November 20, 2011 by · Comments Off on 5 Second Rule 

5 Second Rule, You’ve probably heard of the five-second rule. It makes the dubious claim that if you drop food on the floor, it’s okay to pick it up and eat it if you do so within five seconds.

Katie Hydrick is a busy mom with four children. When food winds up on the floor, she employs the five-second rule.

“If they drop a plate of apples, I don’t want to cut a whole new apple. I’ll just give it back,” she said. Hydrick says all of her friends do it, too.

“If they just dropped it, I think ‘How much dirt could really be on it?'” she said.

From pacifiers to crackers, Richards Laboratories of Utah decided to test some samples from her home. They dropped the items on her kitchen floor, then later, dropped other samples on the ground, and left them for five seconds.

“I’ve always got one asking for something or another, and I’m always carrying loads of their stuff and so things fall all the time,” said Hydrick.

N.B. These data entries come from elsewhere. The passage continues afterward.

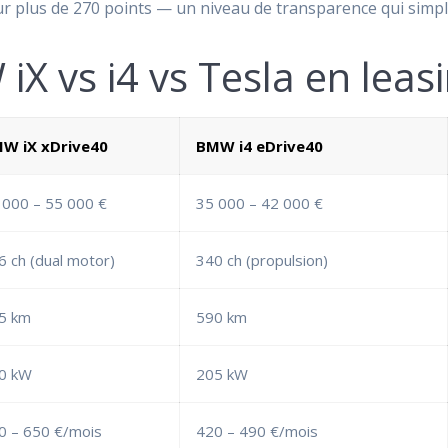
ur plus de 270 points — un niveau de transparence qui simplif
X vs i4 vs Tesla en leas
W iX xDrive40
BMW i4 eDrive40
 000 – 55 000 €
35 000 – 42 000 €
6 ch (dual motor)
340 ch (propulsion)
5 km
590 km
0 kW
205 kW
0 – 650 €/mois
420 – 490 €/mois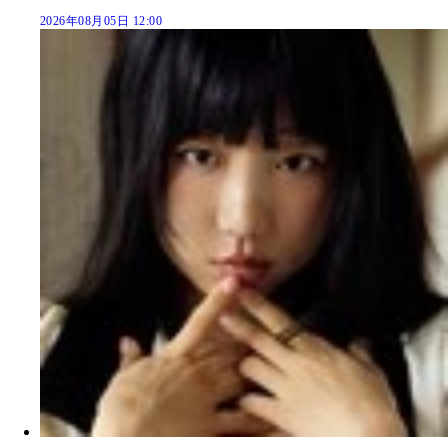
2026年08月05日 12:00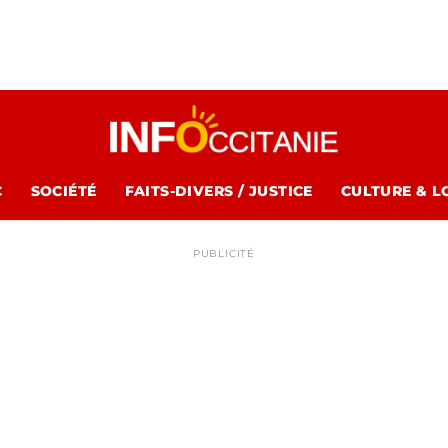
C
SOCIÉTÉ
FAITS-DIVERS / JUSTICE
CULTURE & L
PUBLICITÉ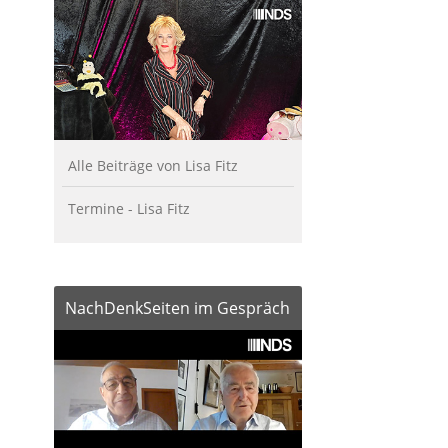
Alle Beiträge von Lisa Fitz
Termine - Lisa Fitz
NachDenkSeiten im Gespräch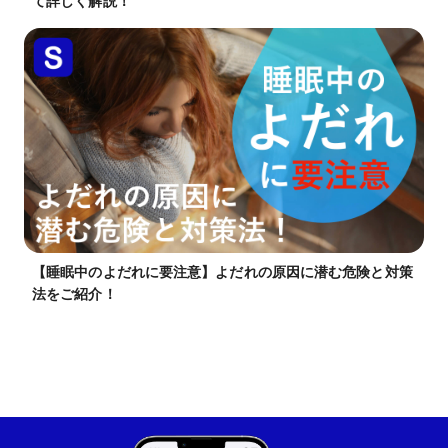
て詳しく解説！
【睡眠中のよだれに要注意】よだれの原因に潜む危険と対策
法をご紹介！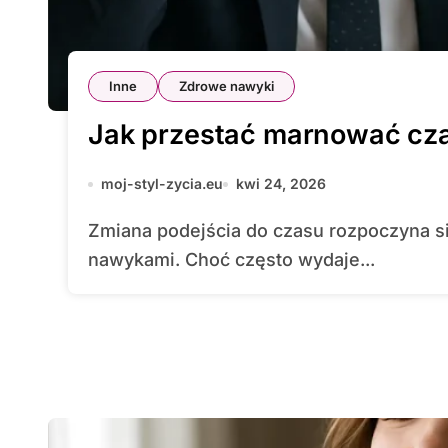
Inne
Zdrowe nawyki
Jak przestać marnować cza
moj-styl-zycia.eu
kwi 24, 2026
Zmiana podejścia do czasu rozpoczyna się od głębokiej refleksja nad codziennymi
nawykami. Choć często wydaje...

The lab also tested a spot away from home, at a busy diner. They swabbed the pacifiers under the tables and dropped crackers on the floor.

Baffled diners wondered what they were doing, but did share their thoughts on the five-second rule.

“There is no way. The floor is filthy. I would never do that,” said one customer.

‘I think as long as I pick it up and there are no hairs on it, it’s good,” said another.

“Well, I would be torn. My dad told me never to waste food, but you just never know what’s on the ground,” said another customer.

The samples were put to the test.

“The kitchen was definitely the cleanest,” said Dan O’Brien, technical director at Richards Laboratories.

The crackers dropped on the kitchen floor showed light to moderate amounts of bacteria. The pacifiers showed light amounts of bacteria, along with yeast and mold.

The outside pavement contained not just bacteria. Heavy amounts of mold and yeast were present.